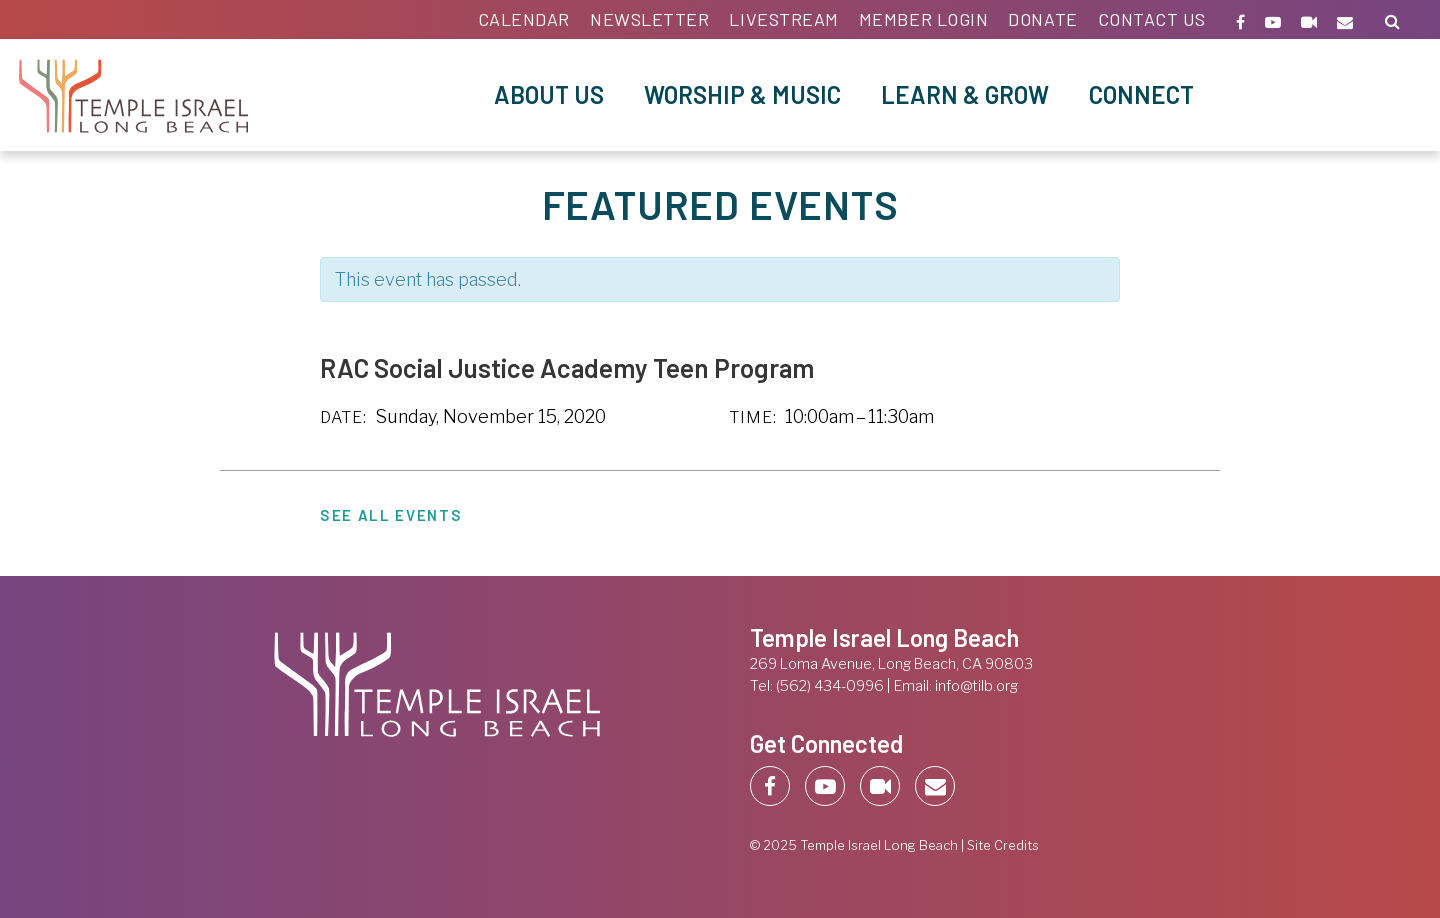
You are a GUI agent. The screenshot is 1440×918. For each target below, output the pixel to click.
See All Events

==*==

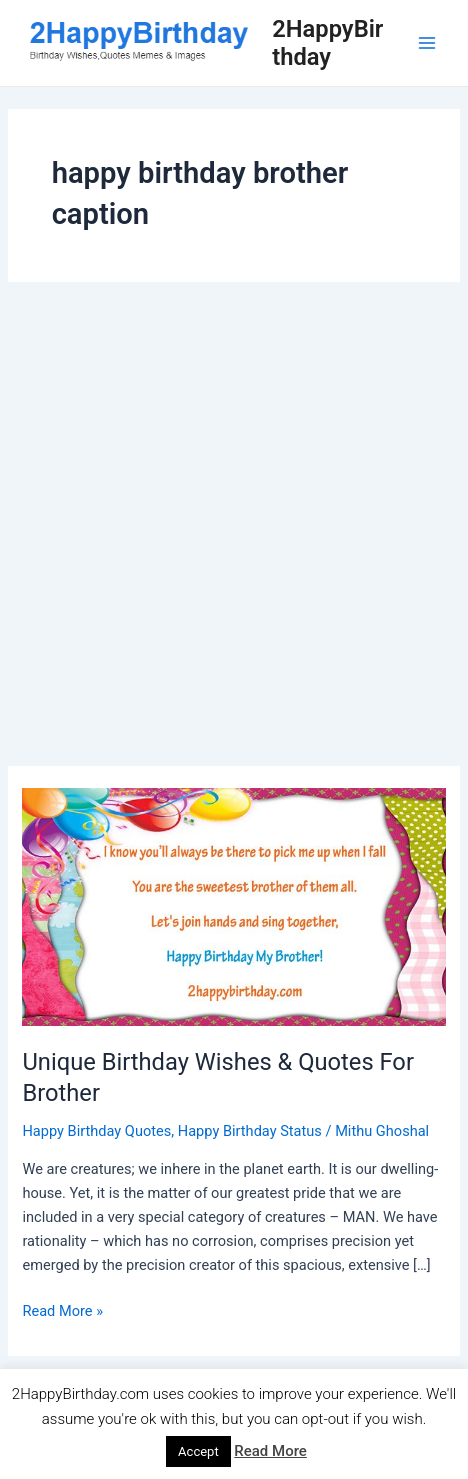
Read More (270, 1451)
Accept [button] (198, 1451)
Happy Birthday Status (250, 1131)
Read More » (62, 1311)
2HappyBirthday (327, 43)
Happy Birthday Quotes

==*==

> [Task goal]:
Search the listing above for the lines with "Read More (270, 1451)" and "Happy Birthday Quotes", then output those lines and all lines between them exactly.

> [Solution for this task]:
Read More (270, 1451)
Accept [button] (198, 1451)
Happy Birthday Status (250, 1131)
Read More » (62, 1311)
2HappyBirthday (327, 43)
Happy Birthday Quotes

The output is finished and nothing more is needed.